Elderly individuals tend to have a lower antibody response to vaccinations compared to younger ones. This age-related decrease in neutralization capacity is attributed to the decline in innate and adaptive immunity, with elderly participants showing lower antibody titers due to impaired T cell and plasma cell function [26, 29].

Gender differences in antibody responses have been observed, with females generally showing higher antibody responses to most vaccines than males. Although the result was not significant, other studies also confirmed this difference [30, 31]. The disparity is attributed to the innate and adaptive immune systems of females responding more robustly and quickly to vaccinations. This phenomenon is influenced by hormonal, behavioral, and genetic factors. Androgens may play a role in the gender disparity in disease severity, regulating the transcription of the transmembrane protease, serine 2 (TMPRSS2), essential for SARS-CoV-2 infectivity [29, 32].

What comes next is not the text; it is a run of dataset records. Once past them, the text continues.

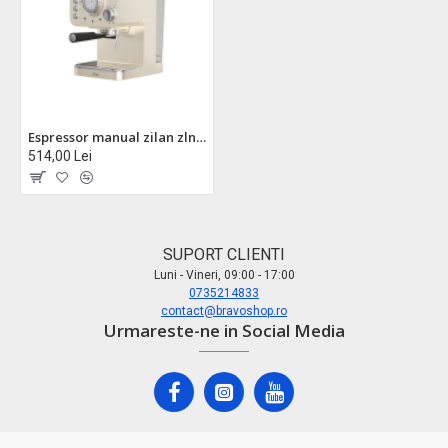
Espressor manual zilan zln2992, crem - design retro, 15 bar, 1,25l, 1100w cu termometru
514,00 Lei
SUPORT CLIENTI
Luni - Vineri, 09:00 - 17:00
0735214833
contact@bravoshop.ro
Urmareste-ne in Social Media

Regarding the relationship between vaccination status and IgG antibody titers, significant differences were observed in specific spike protein IgG titers among different vaccine combinations and vaccination statuses, including full dose and infected groups. Previous studies have shown that mixed vaccine regimens elicited stronger and more durable antibody responses than single-vaccine regimens, particularly with mRNA-based vaccines known for inducing the expression of SARS-CoV-2 spike protein, thereby facilitating the development of memory immune cells [17].

Natural infection elicits T cells and neutralizing antibodies, which effectively prevent the virus from interacting with the ACE2 receptor [33]. Interestingly, this study found that participants with complete vaccination and no COVID-19 history had the highest mean antibody levels. In contrast, a previous report stated that unvaccinated individuals who recovered from infection exhibited higher immunity levels [34].

The result showed a robust and durable IgG response among HCWs, influenced by vaccination, combination, and elapsed time since the last dose. The study underscores the critical importance of full vaccination regimens in maintaining immunity and the necessity for continued monitoring to inform potential future booster strategies in the post-pandemic context.